# Dataset entries:
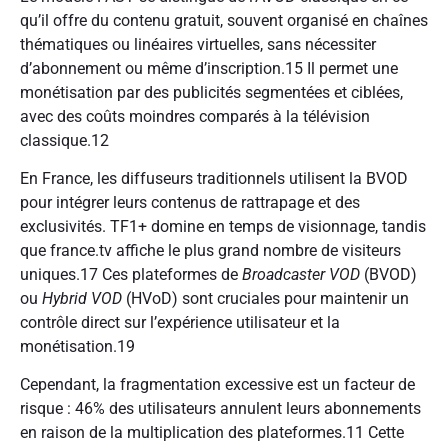
qu’il offre du contenu gratuit, souvent organisé en chaînes
thématiques ou linéaires virtuelles, sans nécessiter
d’abonnement ou même d’inscription.
15
Il permet une
monétisation par des publicités segmentées et ciblées,
avec des coûts moindres comparés à la télévision
classique.
12
En France, les diffuseurs traditionnels utilisent la BVOD
pour intégrer leurs contenus de rattrapage et des
exclusivités. TF1+ domine en temps de visionnage, tandis
que france.tv affiche le plus grand nombre de visiteurs
uniques.
17
Ces plateformes de
Broadcaster VOD
(BVOD)
ou
Hybrid VOD
(HVoD) sont cruciales pour maintenir un
contrôle direct sur l’expérience utilisateur et la
monétisation.
19
Cependant, la fragmentation excessive est un facteur de
risque : 46% des utilisateurs annulent leurs abonnements
en raison de la multiplication des plateformes.
11
Cette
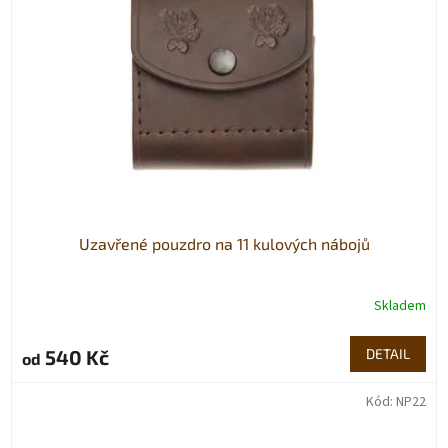
Uzavřené pouzdro na 11 kulových nábojů
Skladem
540 Kč
DETAIL
od
Kód:
NP22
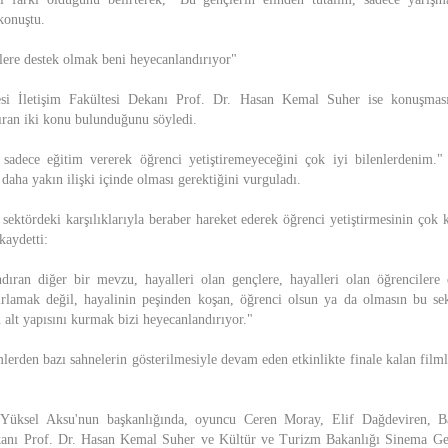
 konuştu.
çlere destek olmak beni heyecanlandırıyor"
esi İletişim Fakültesi Dekanı Prof. Dr. Hasan Kemal Suher ise konuşması
ıran iki konu bulunduğunu söyledi.
n sadece eğitim vererek öğrenci yetiştiremeyeceğini çok iyi bilenlerdenim."
 daha yakın ilişki içinde olması gerektiğini vurguladı.
n sektördeki karşılıklarıyla beraber hareket ederek öğrenci yetiştirmesinin çok
kaydetti:
dıran diğer bir mevzu, hayalleri olan gençlere, hayalleri olan öğrencilere
ırlamak değil, hayalinin peşinden koşan, öğrenci olsun ya da olmasın bu se
alt yapısını kurmak bizi heyecanlandırıyor."
lerden bazı sahnelerin gösterilmesiyle devam eden etkinlikte finale kalan filml
Yüksel Aksu'nun başkanlığında, oyuncu Ceren Moray, Elif Dağdeviren, Bah
ekanı Prof. Dr. Hasan Kemal Suher ve Kültür ve Turizm Bakanlığı Sinema G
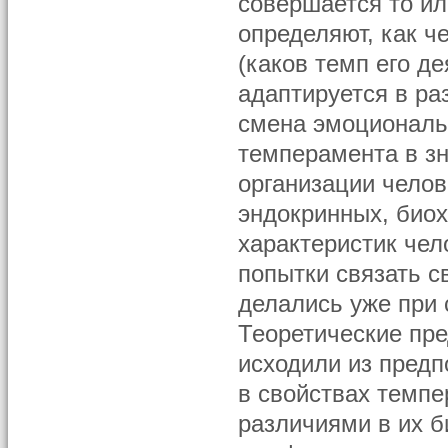
совершается то ил
определяют, как ч
(каков темп его д
адаптируется в ра
смена эмоциональн
темперамента в зн
организации челов
эндокринных, биох
характеристик чел
попытки связать с
делались уже при 
Теоретические пр
исходили из пред
в свойствах темп
различиями в их б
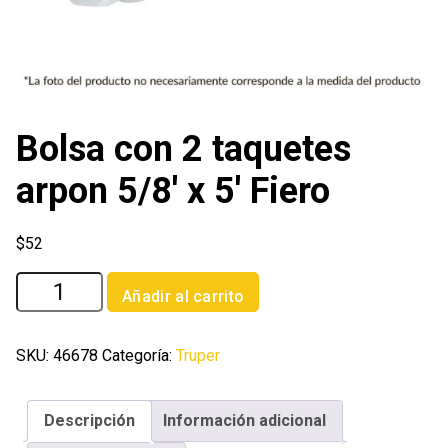
Bolsa con 2 taquetes
arpon 5/8′ x 5′ Fiero
$
52
Bolsa
Añadir al carrito
con
2
taquetes
SKU:
46678
Categoría:
Truper
arpon
5/8'
Descripción
Información adicional
x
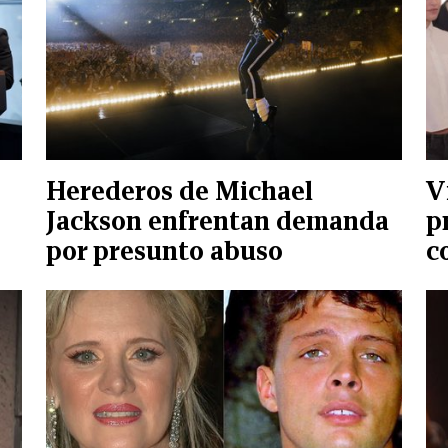
Herederos de Michael
V
Jackson enfrentan demanda
p
por presunto abuso
c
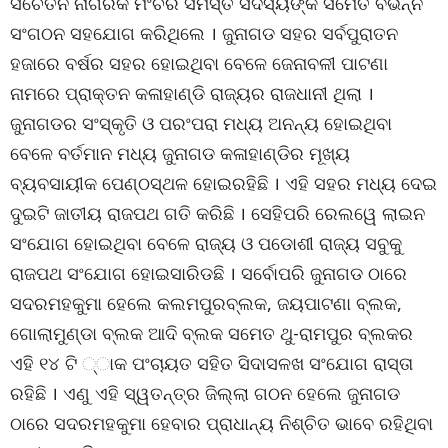
ସଚେତନ ନାଗରିକ ମଂଚର ସମସ୍ତ ସଦସ୍ୟଙ୍କ ସମେତ ବିଭିନ୍ନ
ସଂଗଠନ ସହଯୋଗ କରିଥିଲେ । ଜୁନାଗଡ ସହର ସର୍ବପୁରାତନ
ହଜାରେ ବର୍ଷର ସହର ହୋଇଥିବା ବେଳେ ଜେନାବଳୀ ପାଟଣା
ନାମରେ ପ୍ରାକ୍ତନ କଳାହାଣ୍ଡି ରାଜ୍ୟର ରାଜଧାନୀ ଥିଲା ।
ଜୁନାଗଡର ସଂସ୍କୃତି ଓ ପରଂପରା ମଧ୍ୟ ଅନନ୍ୟ ହୋଇଥିବା
ବେଳେ ବର୍ତମାନ ମଧ୍ୟ ଜୁନାଗଡ କଳାହାଣ୍ଡିର ମୂଖ୍ୟ
ବ୍ୟବସାୟୀକ ପେଣ୍ଠସ୍ଥଳ ହୋଇରହିଛି । ଏହି ସହର ମଧ୍ୟ ଦେଇ
ଦୁଇଟି ଜାତୀୟ ରାଜପଥ ଗତି କରିଛି । ସେହିପରି ରେଲୱେ ଲାଇନ
ସଂଯୋଗ ହୋଇଥିବା ବେଳେ ରାଜ୍ୟ ଓ ପଡୋଶୀ ରାଜ୍ୟ ସବୁକୁ
ରାଜପଥ ସଂଯୋଗ ହୋଇସାରିଡଛି । ସର୍ବୋପରି ଜୁନାଗଡ ଠାରେ
ସଦରମହକୁମା ହେଲେ କଲମପୁରବ୍ଲକ, ଜୟପାଟଣା ବ୍ଲକ,
ଗୋଲାମୁଣ୍ଡା ବ୍ଲକ ଆଦି ବ୍ଲକ ସମେତ ଥୁ-ରାମପୁର ବ୍ଲକର
ଏହି ୧୪ ଟି ୍ାକ ପଂଚାୟତ ସହିତ ସିଦାସଳଖ ସଂଯୋଗ ରାସ୍ତା
ରହିଛି । ଏଣୁ ଏହି ସ୍ୱତନ୍ତ୍ର ଜିଲ୍ଲା ଗଠନ ହେଲେ ଜୁନାଗଡ
ଠାରେ ସଦରମହକୁମା ହେବାର ପ୍ରାଧାନ୍ୟ ନିଶ୍ଚିତ ଭାବେ ରହିଥିବା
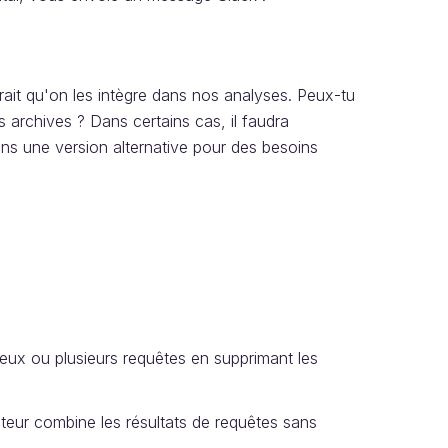
rait qu'on les intègre dans nos analyses. Peux-tu
s archives ? Dans certains cas, il faudra
ans une version alternative pour des besoins
deux ou plusieurs requêtes en supprimant les
ateur combine les résultats de requêtes sans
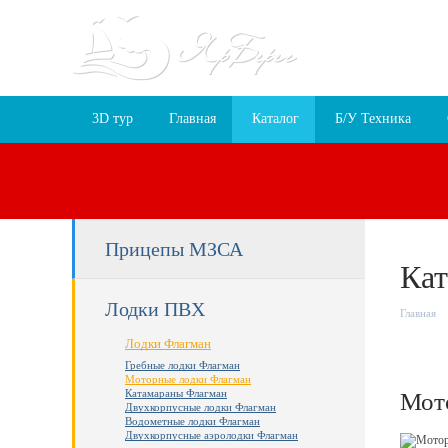
Пн-Пт 9:30 – 18
г. Ярославль, 
3D тур
Главная
Каталог
Б/У Техника
Прицепы МЗСА
Кат
Лодки ПВХ
Главная
Лодки Флагман
Гребные лодки Флагман
Моторные лодки Флагман
Катамараны Флагман
Мото
Двухкорпусные лодки Флагман
Водометные лодки Флагман
Двухкорпусные аэролодки Флагман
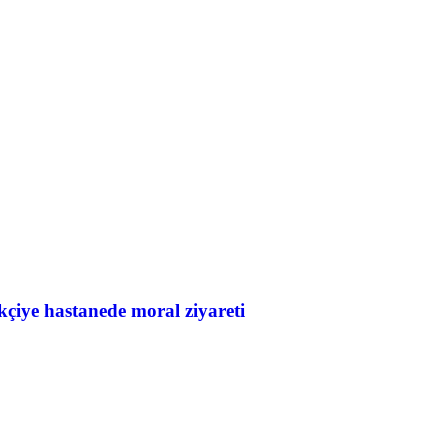
ye hastanede moral ziyareti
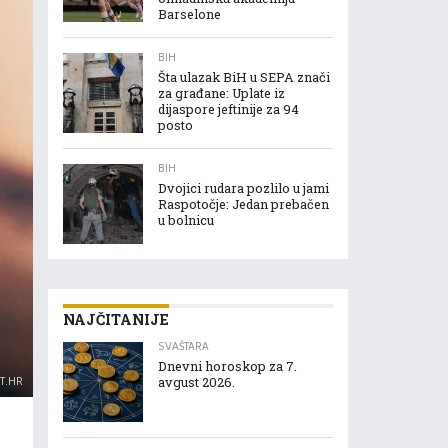
Barselone
BIH
Šta ulazak BiH u SEPA znači
za građane: Uplate iz
dijaspore jeftinije za 94
posto
BIH
Dvojici rudara pozlilo u jami
Raspotočje: Jedan prebačen
u bolnicu
NAJČITANIJE
SVAŠTARA
Dnevni horoskop za 7.
ET.HR
avgust 2026.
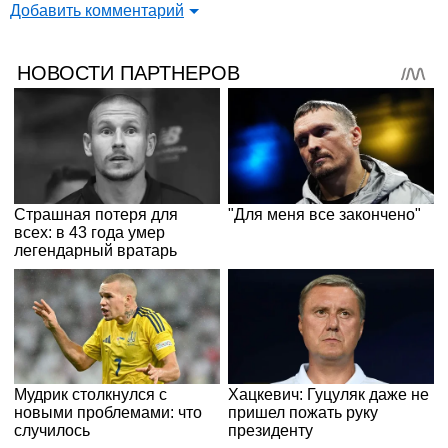
Добавить комментарий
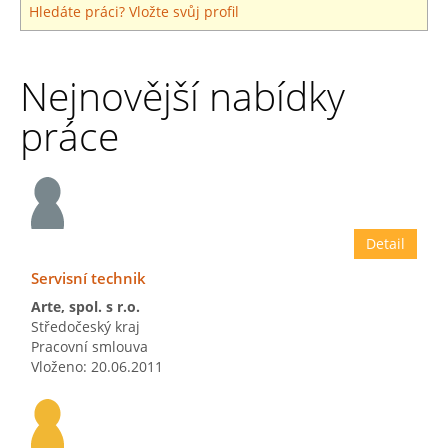
Hledáte práci? Vložte svůj profil
Nejnovější nabídky
práce
Detail
Servisní technik
Arte, spol. s r.o.
Středočeský kraj
Pracovní smlouva
Vloženo: 20.06.2011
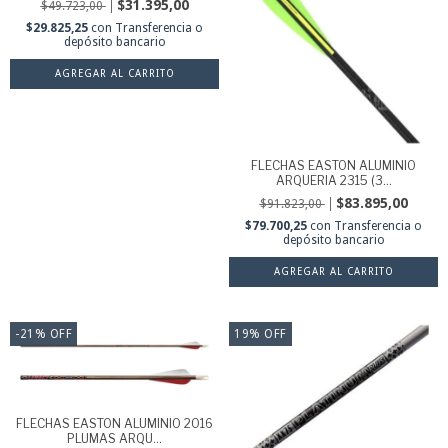
$31.395,00
$49.723,00
$29.825,25
con
Transferencia o
depósito bancario
AGREGAR AL CARRITO
FLECHAS EASTON ALUMINIO
ARQUERIA 2315 (3...
$83.895,00
$91.823,00
$79.700,25
con
Transferencia o
depósito bancario
-21
%
OFF
19
%
OFF
FLECHAS EASTON ALUMINIO 2016
PLUMAS ARQU...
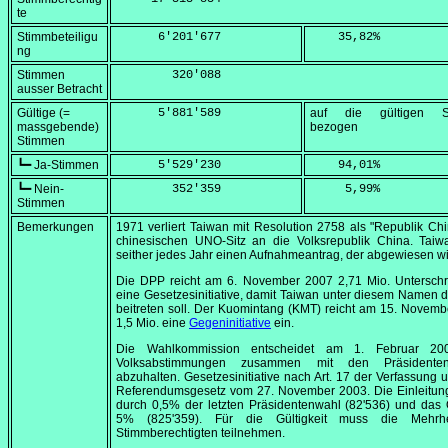
te
Stimmbeteiligu
      6'201'677
    35,82
%
ng
Stimmen
        320'088
ausser Betracht
Gültige (=
      5'881'589
auf die gültigen S
massgebende)
bezogen
Stimmen
┗━ Ja-Stimmen
      5'529'230
    94,01
%
┗━ Nein-
        352'359
     5,99
%
Stimmen
Bemerkungen
1971 verliert Taiwan mit Resolution 2758 als "Republik Ch
chinesischen UNO-Sitz an die Volksrepublik China. Taiwa
seither jedes Jahr einen Aufnahmeantrag, der abgewiesen wi
Die DPP reicht am
6. November 2007
2,71 Mio. Unterschri
eine Gesetzesinitiative, damit Taiwan unter diesem Namen
beitreten soll. Der Kuomintang (KMT) reicht am
15. Novemb
1,5 Mio. eine
Gegeninitiative
ein.
Die Wahlkommission entscheidet am
1. Februar 20
Volksabstimmungen zusammen mit den Präsidenten
abzuhalten. Gesetzesinitiative nach Art. 17 der Verfassung
Referendumsgesetz vom
27. November 2003
. Die Einleitun
durch 0,5% der letzten Präsidentenwahl (82'536) und das
5% (825'359). Für die Gültigkeit muss die Mehrh
Stimmberechtigten teilnehmen.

# Task description:
Output each record precisely as it appears, and drop every picture.

# Exercise answer:
qu’il offre du contenu gratuit, souvent organisé en chaînes
thématiques ou linéaires virtuelles, sans nécessiter
d’abonnement ou même d’inscription.
15
Il permet une
monétisation par des publicités segmentées et ciblées,
avec des coûts moindres comparés à la télévision
classique.
12
En France, les diffuseurs traditionnels utilisent la BVOD
pour intégrer leurs contenus de rattrapage et des
exclusivités. TF1+ domine en temps de visionnage, tandis
que france.tv affiche le plus grand nombre de visiteurs
uniques.
17
Ces plateformes de
Broadcaster VOD
(BVOD)
ou
Hybrid VOD
(HVoD) sont cruciales pour maintenir un
contrôle direct sur l’expérience utilisateur et la
monétisation.
19
Cependant, la fragmentation excessive est un facteur de
risque : 46% des utilisateurs annulent leurs abonnements
en raison de la multiplication des plateformes.
11
Cette
Uzavřené pouzdro na 11 kulových nábojů
Skladem
540 Kč
DETAIL
od
Kód:
NP22
 konuştu.
çlere destek olmak beni heyecanlandırıyor"
esi İletişim Fakültesi Dekanı Prof. Dr. Hasan Kemal Suher ise konuşması
ıran iki konu bulunduğunu söyledi.
n sadece eğitim vererek öğrenci yetiştiremeyeceğini çok iyi bilenlerdenim."
 daha yakın ilişki içinde olması gerektiğini vurguladı.
n sektördeki karşılıklarıyla beraber hareket ederek öğrenci yetiştirmesinin çok
kaydetti:
dıran diğer bir mevzu, hayalleri olan gençlere, hayalleri olan öğrencilere
ırlamak değil, hayalinin peşinden koşan, öğrenci olsun ya da olmasın bu se
alt yapısını kurmak bizi heyecanlandırıyor."
lerden bazı sahnelerin gösterilmesiyle devam eden etkinlikte finale kalan filml
Yüksel Aksu'nun başkanlığında, oyuncu Ceren Moray, Elif Dağdeviren, Bah
ekanı Prof. Dr. Hasan Kemal Suher ve Kültür ve Turizm Bakanlığı Sinema G
совершается то ил
определяют, как ч
(каков темп его д
адаптируется в ра
смена эмоциональн
темперамента в зн
организации челов
эндокринных, биох
характеристик чел
попытки связать с
делались уже при 
Теоретические пр
исходили из пред
в свойствах темп
различиями в их б
Bolsa con 2 taquetes
arpon 5/8′ x 5′ Fiero
$
52
Bolsa
Añadir al carrito
con
2
taquetes
SKU:
46678
Categoría:
Truper
arpon
5/8'
Descripción
Información adicional
x
Herederos de Michael
V
Jackson enfrentan demanda
p
por presunto abuso
c
ସଚେତନ ନାଗରିକ ମଂଚର ସମସ୍ତ ସଦସ୍ୟଙ୍କ ସମେତ ବିଭିନ୍ନ
ସଂଗଠନ ସହଯୋଗ କରିଥିଲେ । ଜୁନାଗଡ ସହର ସର୍ବପୁରାତନ
ହଜାରେ ବର୍ଷର ସହର ହୋଇଥିବା ବେଳେ ଜେନାବଳୀ ପାଟଣା
ନାମରେ ପ୍ରାକ୍ତନ କଳାହାଣ୍ଡି ରାଜ୍ୟର ରାଜଧାନୀ ଥିଲା ।
ଜୁନାଗଡର ସଂସ୍କୃତି ଓ ପରଂପରା ମଧ୍ୟ ଅନନ୍ୟ ହୋଇଥିବା
ବେଳେ ବର୍ତମାନ ମଧ୍ୟ ଜୁନାଗଡ କଳାହାଣ୍ଡିର ମୂଖ୍ୟ
ବ୍ୟବସାୟୀକ ପେଣ୍ଠସ୍ଥଳ ହୋଇରହିଛି । ଏହି ସହର ମଧ୍ୟ ଦେଇ
ଦୁଇଟି ଜାତୀୟ ରାଜପଥ ଗତି କରିଛି । ସେହିପରି ରେଲୱେ ଲାଇନ
ସଂଯୋଗ ହୋଇଥିବା ବେଳେ ରାଜ୍ୟ ଓ ପଡୋଶୀ ରାଜ୍ୟ ସବୁକୁ
ରାଜପଥ ସଂଯୋଗ ହୋଇସାରିଡଛି । ସର୍ବୋପରି ଜୁନାଗଡ ଠାରେ
ସଦରମହକୁମା ହେଲେ କଲମପୁରବ୍ଲକ, ଜୟପାଟଣା ବ୍ଲକ,
ଗୋଲାମୁଣ୍ଡା ବ୍ଲକ ଆଦି ବ୍ଲକ ସମେତ ଥୁ-ରାମପୁର ବ୍ଲକର
ଏହି ୧୪ ଟି ୍ାକ ପଂଚାୟତ ସହିତ ସିଦାସଳଖ ସଂଯୋଗ ରାସ୍ତା
ରହିଛି । ଏଣୁ ଏହି ସ୍ୱତନ୍ତ୍ର ଜିଲ୍ଲା ଗଠନ ହେଲେ ଜୁନାଗଡ
ଠାରେ ସଦରମହକୁମା ହେବାର ପ୍ରାଧାନ୍ୟ ନିଶ୍ଚିତ ଭାବେ ରହିଥିବା
rait qu'on les intègre dans nos analyses. Peux-tu
s archives ? Dans certains cas, il faudra
ans une version alternative pour des besoins
deux ou plusieurs requêtes en supprimant les
ateur combine les résultats de requêtes sans
Пн-Пт 9:30 – 18
г. Ярославль, 
3D тур
Главная
Каталог
Б/У Техника
Прицепы МЗСА
Кат
Лодки ПВХ
Главная
Лодки Флагман
Гребные лодки Флагман
Моторные лодки Флагман
Катамараны Флагман
Мото
Двухкорпусные лодки Флагман
Водометные лодки Флагман
Двухкорпусные аэролодки Флагман
ye hastanede moral ziyareti
Barselone
BIH
Šta ulazak BiH u SEPA znači
za građane: Uplate iz
dijaspore jeftinije za 94
posto
BIH
Dvojici rudara pozlilo u jami
Raspotočje: Jedan prebačen
u bolnicu
NAJČITANIJE
SVAŠTARA
Dnevni horoskop za 7.
ET.HR
avgust 2026.
Добавить комментарий
Hledáte práci? Vložte svůj profil
Nejnovější nabídky
práce
Detail
Servisní technik
Arte, spol. s r.o.
Středočeský kraj
Pracovní smlouva
Vloženo: 20.06.2011
$31.395,00
$49.723,00
$29.825,25
con
Transferencia o
depósito bancario
AGREGAR AL CARRITO
FLECHAS EASTON ALUMINIO
ARQUERIA 2315 (3...
$83.895,00
$91.823,00
$79.700,25
con
Transferencia o
depósito bancario
-21
%
OFF
19
%
OFF
FLECHAS EASTON ALUMINIO 2016
PLUMAS ARQU...
te
Stimmbeteiligu
      6'201'677
    35,82
%
ng
Stimmen
        320'088
ausser Betracht
Gültige (=
      5'881'589
auf die gültigen S
massgebende)
bezogen
Stimmen
┗━ Ja-Stimmen
      5'529'230
    94,01
%
┗━ Nein-
        352'359
     5,99
%
Stimmen
Bemerkungen
1971 verliert Taiwan mit Resolution 2758 als "Republik Ch
chinesischen UNO-Sitz an die Volksrepublik China. Taiwa
seither jedes Jahr einen Aufnahmeantrag, der abgewiesen wi
Die DPP reicht am
6. November 2007
2,71 Mio. Unterschri
eine Gesetzesinitiative, damit Taiwan unter diesem Namen
beitreten soll. Der Kuomintang (KMT) reicht am
15. Novemb
1,5 Mio. eine
Gegeninitiative
ein.
Die Wahlkommission entscheidet am
1. Februar 20
Volksabstimmungen zusammen mit den Präsidenten
abzuhalten. Gesetzesinitiative nach Art. 17 der Verfassung
Referendumsgesetz vom
27. November 2003
. Die Einleitun
durch 0,5% der letzten Präsidentenwahl (82'536) und das
5% (825'359). Für die Gültigkeit muss die Mehrh
Stimmberechtigten teilnehmen.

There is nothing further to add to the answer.